CIW is important to me because it’s where I made the majority of the friends I still have today, where I threw my best parties and where I really began honing my craft.  I lived in Oneida 4D my entire time on campus, with the same roommate (Allie) until she moved out my senior year.  I can remember the placement of posters on the wall, the way my desk chair felt, the arrangement of the furniture in the Triangulon (where Eeon, Jim and Pete lived) next door, the exact degrees each knob in the shower had to be turned so you didn’t freeze or scald yourself to death.  In a few years, perhaps, none of that will physically exist in any layout I could map blind.  I’ve never lived someplace where I’d never again have the chance to walk the floors.

*

Setting has never been one of my strengths, and anyone who’s ever been in a writing workshop with me will admit this.  It’s usually something I go back and add in later, but in a first draft, the majority of my action takes place in a black box with the curtains and the view added later.

Part of No Awkward Goodbyes takes place in Binghamton, specifically, the Belmar Bar, which is a little townie dive on Main Street, off the main college drag.   In the book, it’s where Jett confronts the mysterious GPS, and I have transcribed it exactly as I remember it: Tom Waits’ Rain Dogs on the jukebox, a pull-knob cigarette machine of Pall Malls and Lucky Strikes, smokers in the parking lot.  That setting came easily to me because, hey, write what you know.

You don’t know how sweet water can taste until you’re dying of thirst.  The other day my friend Chuck sent me a piece he was working on, and he started by describing the character’s alarm clock, her bedroom, her makeup ritual.  If I was writing that same scene, I would have ignored all those details, because my idiot mind would have thought “everyone knows what waking up is like, get on with the story!” but the way he worded it felt like water–simple, and yet, so essential to the character’s existence.  No airs, just simple, stark, well-paced prose.  I was seized with both jealousy and awe, and vowed to do better.  Bad writers seeth.  Good writers learn.

I doubt the Belmar still has the pull-knob cigarette machine.  Maybe they don’t have Tom Waits on the jukebox, maybe the place has been taken over by college students, I don’t know and it isn’t important.
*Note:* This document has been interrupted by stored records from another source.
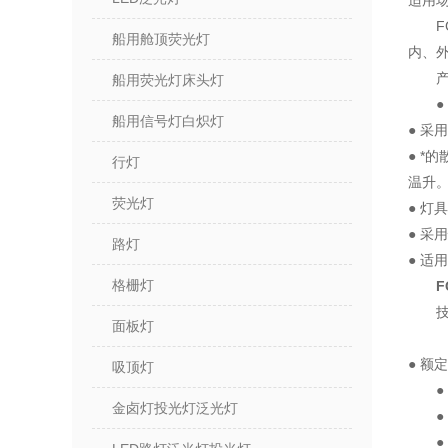
适用
船用舱顶荧光灯
内、
船用荧光灯床头灯
船用信号灯白炽灯
● 采
● 
行灯
温升
荧光灯
● 
● 
路灯
● 
格栅灯
F
面板灯
●
吸顶灯
●
金卤灯投光灯泛光灯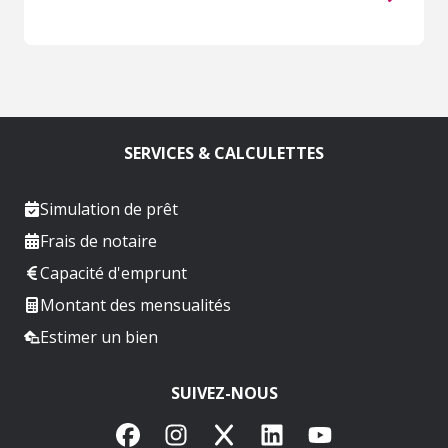
SERVICES & CALCULETTES
Simulation de prêt
Frais de notaire
Capacité d'emprunt
Montant des mensualités
Estimer un bien
SUIVEZ-NOUS
Facebook
Instagram
X
LinkedIn
YouTube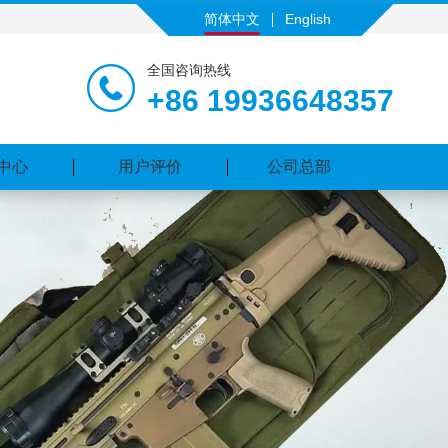
简体中文
English
全国咨询热线
+86 19936648357
中心
用户评价
公司总部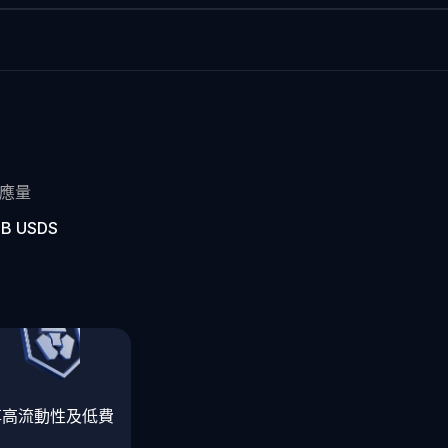
應量
6B USDS
享高流動性及低費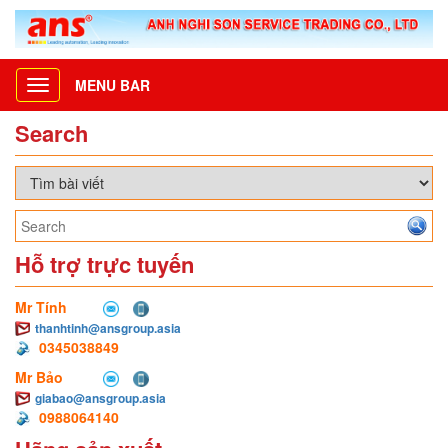
MENU BAR
Toggle
navigation
Search
Hỗ trợ trực tuyến
Mr Tính
thanhtinh@ansgroup.asia
0345038849
Mr Bảo
giabao@ansgroup.asia
0988064140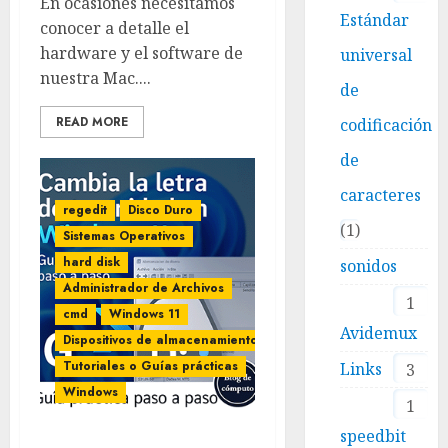
En ocasiones necesitamos
Estándar
conocer a detalle el
hardware y el software de
universal
nuestra Mac....
de
READ MORE
codificación
de
caracteres
regedit
Disco Duro
1
Sistemas Operativos
hard disk
sonidos
Administrador de Archivos
1
cmd
Windows 11
Avidemux
Dispositivos de almacenamiento
Tutoriales o Guías prácticas
Links
3
Windows
1
speedbit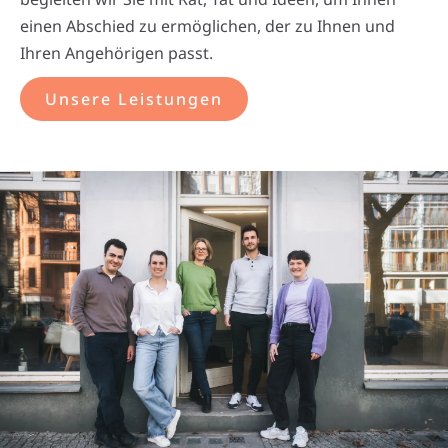
einen Abschied zu ermöglichen, der zu Ihnen und
Ihren Angehörigen passt.
Unsere Leistungen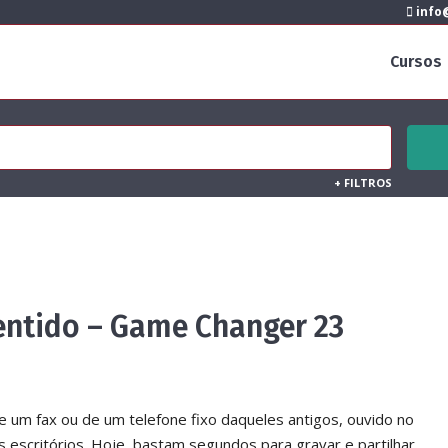
info@
Cursos
+
FILTROS
entido – Game Changer 23
 um fax ou de um telefone fixo daqueles antigos, ouvido no
s escritórios. Hoje, bastam segundos para gravar e partilhar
But what’s important is that Jett and GPL — and therefor, the reader — feel comfortable there, that they have a space to exist.  It’s a lesson I’m going to have to learn again and again.  But I need to learn to write spaces my characters can map blind.  One step, one clock, one pack of smokes at a time.

One response to “How To Map Blind”

  1. “Mapping blind”…I really, really like that.

    I’m actually not sure Lucky Strikes still exist; I might not want to know. It’s one of those things.